During a review of Patient 2's History and Physical (H&P, a comprehensive assessment of a patient's health status), dated 7/6/2025, the H&P indicated that Patient 2 was admitted to the facility on 7/6/2026 due to abdominal pain and nausea (the urge to throw up).
During an interview on 8/7/2025 at 2:07 p.m. with the Director of Data Quality (DDQ), the DDQ stated that when Patient 2 was admitted to the facility on 7/5/2025, Patient 2 was able to walk with a walker. However, based on the physical therapy (PT) evaluation, dated 7/14/2025 (completed after Patient 2 underwent surgical hernia [a condition where an internal organ or tissue bulges through a weak spot in the surrounding muscle or tissue] repair), Patient 2 could no longer walk and was significantly below functional baseline (Patient 2's usual level of independence and mobility).
During the same interview on 8/7/2025 at 2:07 p.m. with the Director of Data Quality (DDQ), the DDQ said that the PT Evaluation indicated that there was no recommended discharge DME (Durable Medical Equipment) need, because Patient 2 confirmed ownership of a wheelchair. However, the PT Evaluation also indicated that Patient 2 "was a poor historian and confused, and wheelchair ownership may need to be confirmed with the son," (which was not done). The DDQ also said that the physician (MD 2) did not order a wheelchair (DME) for Patient 2 prior to discharge.
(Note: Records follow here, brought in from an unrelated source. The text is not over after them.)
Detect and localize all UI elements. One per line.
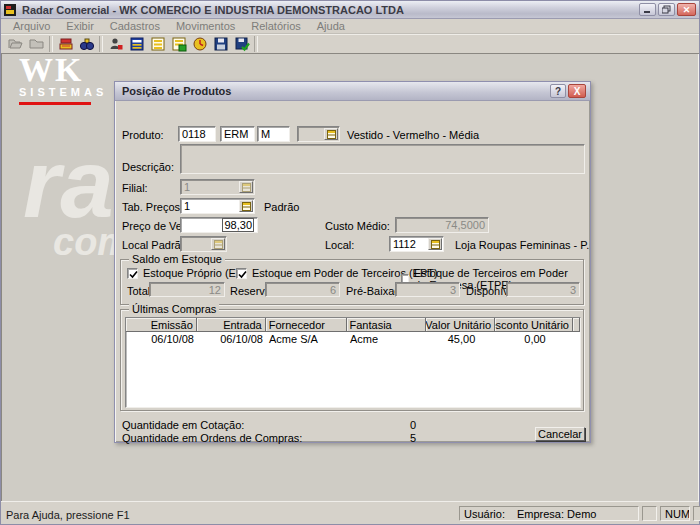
filial-label: Filial:: [122, 182, 148, 194]
save-confirm-icon[interactable]: [231, 35, 252, 53]
saldo-em-estoque-group: Saldo em Estoque Estoque Próprio (EP) Es…: [120, 259, 584, 305]
qtd-cotacao-label: Quantidade em Cotação:: [122, 419, 244, 431]
qtd-ordens-label: Quantidade em Ordens de Compras:: [122, 432, 302, 444]
statusbar-panel-blank2: [693, 506, 700, 521]
pre-baixado-field: 3: [395, 282, 460, 297]
clock-icon[interactable]: [189, 35, 210, 53]
toolbar-separator: [99, 36, 103, 52]
total-field: 12: [149, 282, 225, 297]
statusbar-panel-blank1: [642, 506, 657, 521]
dialog-help-button[interactable]: ?: [550, 84, 566, 98]
produto-grade1-input[interactable]: ERM: [220, 126, 255, 142]
dialog-title: Posição de Produtos: [122, 85, 548, 97]
menu-arquivo[interactable]: Arquivo: [5, 19, 58, 33]
menu-movimentos[interactable]: Movimentos: [168, 19, 243, 33]
tab-precos-lookup-button[interactable]: [239, 200, 253, 212]
qtd-cotacao-value: 0: [410, 419, 416, 431]
produto-code-input[interactable]: 0118: [178, 126, 216, 142]
binoculars-search-icon[interactable]: [76, 35, 97, 53]
compras-table: Emissão Entrada Fornecedor Fantasia Valo…: [125, 317, 581, 408]
local-description: Loja Roupas Femininas - P.: [455, 239, 589, 251]
filial-lookup-button: [239, 181, 253, 193]
menubar: Arquivo Exibir Cadastros Movimentos Rela…: [1, 19, 699, 34]
col-emissao[interactable]: Emissão: [126, 318, 197, 332]
preco-venda-input[interactable]: 98,30: [180, 217, 258, 233]
dialog-close-button[interactable]: X: [568, 84, 586, 98]
col-fornecedor[interactable]: Fornecedor: [266, 318, 347, 332]
close-button[interactable]: ✕: [677, 3, 696, 16]
table-row[interactable]: 06/10/08 06/10/08 Acme S/A Acme 45,00 0,…: [126, 332, 580, 345]
toolbar-separator: [254, 36, 258, 52]
produto-label: Produto:: [122, 129, 164, 141]
user-label: Usuário:: [464, 508, 505, 520]
tab-precos-input[interactable]: 1: [180, 198, 255, 214]
col-valor-unitario[interactable]: Valor Unitário: [426, 318, 495, 332]
compras-group-title: Últimas Compras: [129, 303, 219, 315]
minimize-button[interactable]: [639, 3, 656, 16]
saldo-group-title: Saldo em Estoque: [129, 253, 225, 265]
statusbar-user-panel: Usuário: Empresa: Demo: [459, 506, 639, 521]
descricao-label: Descrição:: [122, 161, 174, 173]
custo-medio-field: 74,5000: [395, 217, 489, 233]
local-input[interactable]: 1112: [389, 236, 444, 252]
app-icon: [4, 3, 18, 17]
save-icon[interactable]: [210, 35, 231, 53]
cash-register-icon[interactable]: [55, 35, 76, 53]
local-lookup-button[interactable]: [428, 238, 442, 250]
estoque-proprio-checkbox[interactable]: Estoque Próprio (EP): [127, 267, 247, 279]
checkbox-label: Estoque Próprio (EP): [143, 267, 247, 279]
tab-precos-label: Tab. Preços:: [122, 201, 183, 213]
compras-table-header: Emissão Entrada Fornecedor Fantasia Valo…: [126, 318, 580, 332]
qtd-ordens-value: 5: [410, 432, 416, 444]
reservado-field: 6: [265, 282, 340, 297]
statusbar-help-text: Para Ajuda, pressione F1: [6, 509, 130, 521]
mdi-workspace: WK SISTEMAS radar comercial Posição de P…: [1, 53, 699, 502]
wk-sistemas-logo: WK SISTEMAS: [19, 55, 107, 105]
toolbar-separator: [49, 36, 53, 52]
logo-red-bar: [19, 102, 91, 105]
local-label: Local:: [325, 239, 354, 251]
col-fantasia[interactable]: Fantasia: [347, 318, 427, 332]
produto-lookup-button[interactable]: [324, 128, 338, 140]
product-form-icon[interactable]: [126, 35, 147, 53]
toolbar: [1, 34, 699, 55]
descricao-textarea: [180, 144, 585, 174]
menu-cadastros[interactable]: Cadastros: [102, 19, 168, 33]
produto-lookup-field: [297, 126, 340, 142]
local-padrao-lookup-button: [211, 238, 225, 250]
dialog-titlebar[interactable]: Posição de Produtos ? X: [115, 82, 590, 101]
produto-description-text: Vestido - Vermelho - Média: [347, 129, 479, 141]
ultimas-compras-group: Últimas Compras Emissão Entrada Forneced…: [120, 309, 584, 411]
col-desconto-unitario[interactable]: Desconto Unitário: [495, 318, 573, 332]
open-folder-icon[interactable]: [5, 35, 26, 53]
user-search-icon[interactable]: [105, 35, 126, 53]
filial-input: 1: [180, 179, 255, 195]
statusbar: Para Ajuda, pressione F1 Usuário: Empres…: [1, 501, 699, 524]
window-title: Radar Comercial - WK COMERCIO E INDUSTRI…: [22, 4, 639, 16]
stock-list-icon[interactable]: [168, 35, 189, 53]
restore-button[interactable]: [658, 3, 675, 16]
menu-exibir[interactable]: Exibir: [58, 19, 102, 33]
price-list-icon[interactable]: [147, 35, 168, 53]
company-label: Empresa: Demo: [517, 508, 596, 520]
menu-relatorios[interactable]: Relatórios: [243, 19, 309, 33]
menu-ajuda[interactable]: Ajuda: [309, 19, 353, 33]
cancel-button[interactable]: Cancelar: [535, 427, 585, 441]
titlebar: Radar Comercial - WK COMERCIO E INDUSTRI…: [1, 1, 699, 19]
statusbar-num-indicator: NUM: [660, 506, 690, 521]
produto-grade2-input[interactable]: M: [257, 126, 290, 142]
tab-precos-description: Padrão: [264, 201, 299, 213]
local-padrao-field: [180, 236, 227, 252]
custo-medio-label: Custo Médio:: [325, 220, 390, 232]
main-window: Radar Comercial - WK COMERCIO E INDUSTRI…: [0, 0, 700, 525]
col-entrada[interactable]: Entrada: [197, 318, 266, 332]
posicao-de-produtos-dialog: Posição de Produtos ? X Produto: 0118 ER…: [114, 81, 591, 443]
folder-icon[interactable]: [26, 35, 47, 53]
disponivel-field: 3: [506, 282, 580, 297]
During the same interview on 8/7/2025 at 2:07 p.m. with the Director of Data Quality (DDQ), the DDQ said the following regarding case management (a collaborative process focused on coordinating patient care to ensure efficient, effective, and safe transitions through the healthcare system) and discharge planning (a coordinated process of preparing patients to leave the hospital and transition to the next level of care, whether that's home, a rehabilitation facility, or another setting) for Patient 2, "The case management (CM) team responsible for the patient's (Patient 2) insurance group was involved and participated in rounds (a structured process where medical professionals visit patients to assess their condition, review their care plan, and address any needs) with the physician; all relevant medical records for Patient 2 were faxed to the medical insurance group CM.
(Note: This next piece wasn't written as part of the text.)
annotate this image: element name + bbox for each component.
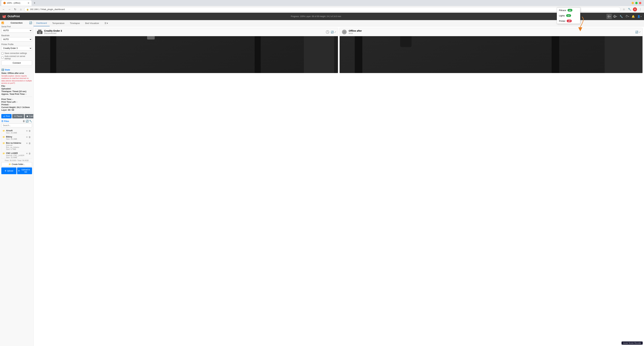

During the same interview on 8/7/2025 at 2:07 p.m. with the Director of Data Quality (DDQ), the DDQ said the CM team from the insurance group was responsible for following up on the DME needs for Patient 2. The DDQ explained that the facility was not contracted with the medical group that insured Patient 2, and the CM team from that group did not share the information about communications or decision made between the case management team and the physician. "For instance, after entering an order for home health services post-discharge and communicating this to the insurance group, the facility's case management had no way of knowing if the home health services were arranged or set-up for the patient (Patient 2)."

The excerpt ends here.